**INSTRUCTIONS TO FOLLOW**.
From the line containing "reference […]" to the end of the records below, both included, every line should be repeated exactly; pictures should be dropped.

**DATA FOR REVIEW**.

====================

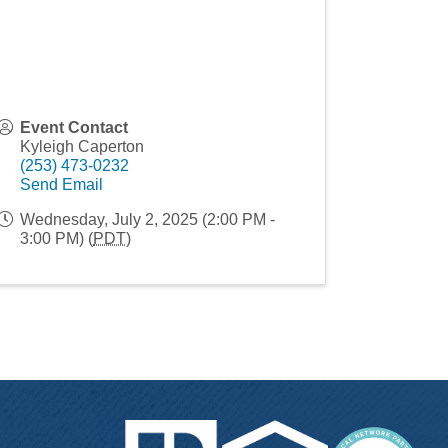
Event Contact
Kyleigh Caperton
(253) 473-0232
Send Email
Wednesday, July 2, 2025 (2:00 PM -
3:00 PM) (
PDT
)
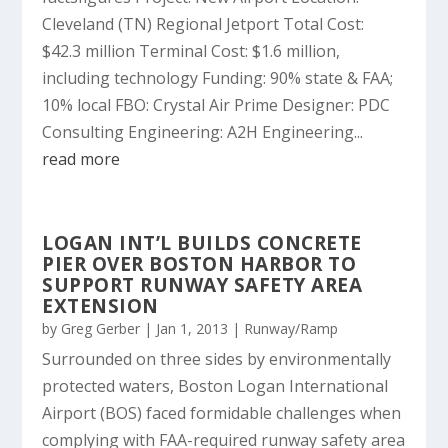
Cleveland (TN) Regional Jetport Total Cost:
$42.3 million Terminal Cost: $1.6 million,
including technology Funding: 90% state & FAA;
10% local FBO: Crystal Air Prime Designer: PDC
Consulting Engineering: A2H Engineering...
read more
LOGAN INT’L BUILDS CONCRETE
PIER OVER BOSTON HARBOR TO
SUPPORT RUNWAY SAFETY AREA
EXTENSION
by
Greg Gerber
|
Jan 1, 2013
|
Runway/Ramp
Surrounded on three sides by environmentally
protected waters, Boston Logan International
Airport (BOS) faced formidable challenges when
complying with FAA-required runway safety area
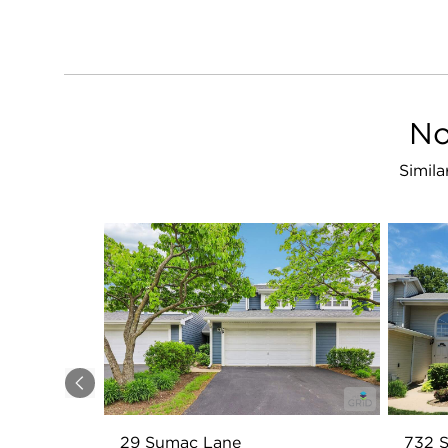
No
Simila
Previous
29 Sumac Lane
732 S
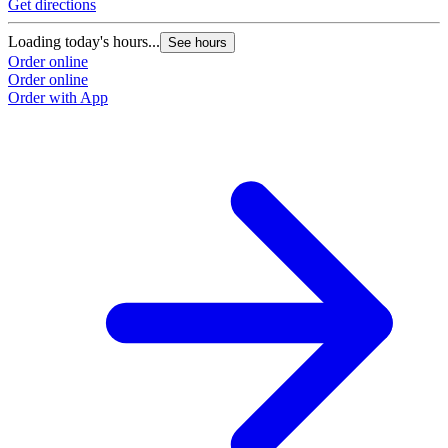
Get directions
Loading today's hours...
See hours
Order online
Order online
Order with App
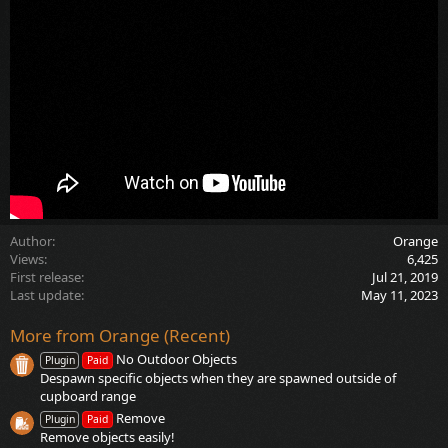
Author
Orange
Views
6,425
First release
Jul 21, 2019
Last update
May 11, 2023
More from Orange (Recent)
No Outdoor Objects
Plugin
Paid
Despawn specific objects when they are spawned outside of
cupboard range
Remove
Plugin
Paid
Remove objects easily!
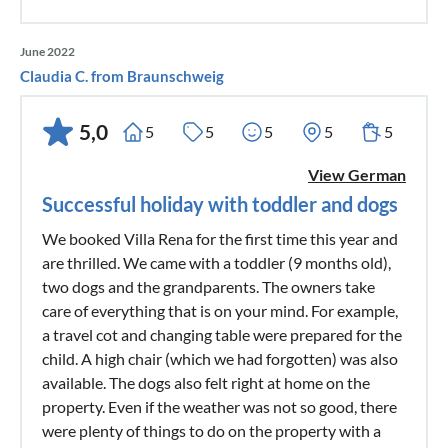
June 2022
Claudia C. from Braunschweig
5,0
5
5
5
5
5
View German
Successful holiday with toddler and dogs
We booked Villa Rena for the first time this year and
are thrilled. We came with a toddler (9 months old),
two dogs and the grandparents. The owners take
care of everything that is on your mind. For example,
a travel cot and changing table were prepared for the
child. A high chair (which we had forgotten) was also
available. The dogs also felt right at home on the
property. Even if the weather was not so good, there
were plenty of things to do on the property with a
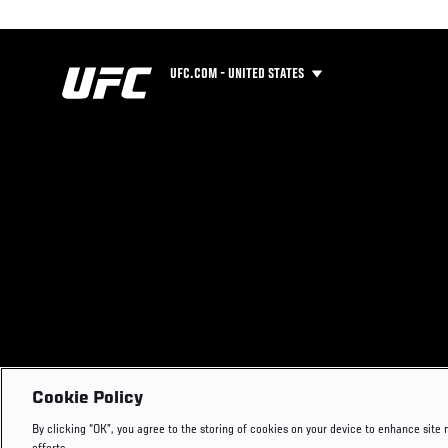
UFC.COM - UNITED STATES
Cookie Policy
By clicking “OK”, you agree to the storing of cookies on your device to enhance site 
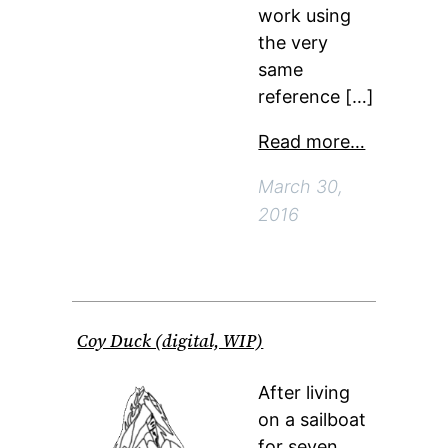
work using
the very
same
reference […]
Read more…
March 30,
2016
Coy Duck (digital, WIP)
After living
on a sailboat
for seven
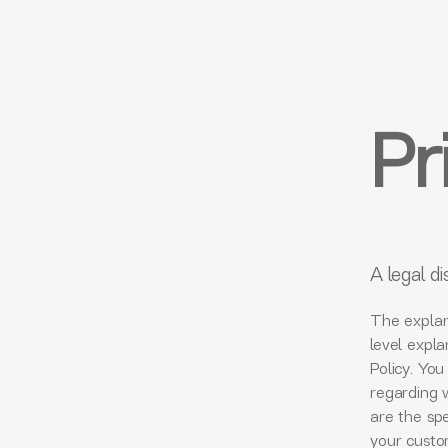
Pr
A legal di
The explan
level expl
Policy. You
regarding 
are the spe
your custo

====================

**ANSWER AREA**.
reference […]
Read more…
March 30,
2016
Coy Duck (digital, WIP)
After living
on a sailboat
for seven
Pr
A legal di
The explan
level expl
Policy. You
regarding 
are the spe
your custo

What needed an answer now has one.